It has been proposed that meter consists of a cyclical fluctuation of attention over isochronous events to yield expectancies and predictions of incoming beats (Jones and Boltz, 1989; Large and Jones, 1999). A mirroring oscillatory network could explain the neuronal engagement to the external stimuli, either auditory or visual, such as the non-linear oscillator network proposed by the Resonance Theory (Large, 2008, 2010; Large et al., 2015). In the visual domain, these predictions would be fundamental to allow for dance synchrony and other coordinated social activities, such as sports. Studies using neuroimaging techniques provide further support for cross-modal meter.

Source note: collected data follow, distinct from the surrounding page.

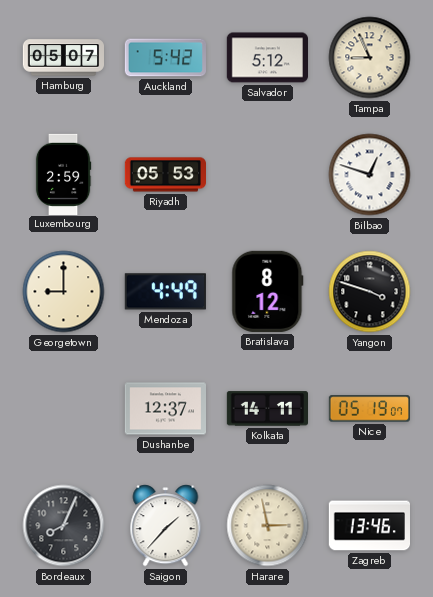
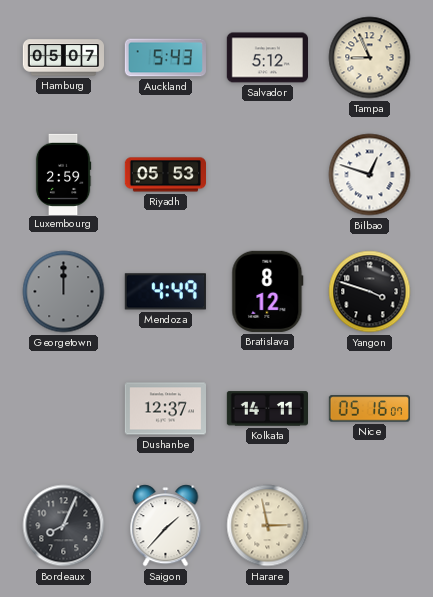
Auckland: 5:42 -> 5:43
Georgetown: 9:00 -> 12:00
Georgetown dial: cream -> grey
Nice: 05:19 -> 05:16
Zagreb: 13:46 -> none
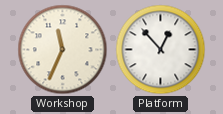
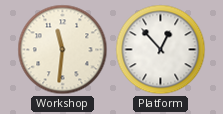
Workshop: 11:34 -> 11:31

For instance, Hove et al. (2013a) found that the basal ganglia activity was more associated with SMS stability than with modality features. Musical meter has also been found to elicit cross-modal attention effects in the caudate nucleus (Trost et al., 2014). Coupled with our findings on the ternary visual meter, the general picture appears to be that of an amodal timing mechanism for beat and meter, allowing humans to deal with temporal information across modalities.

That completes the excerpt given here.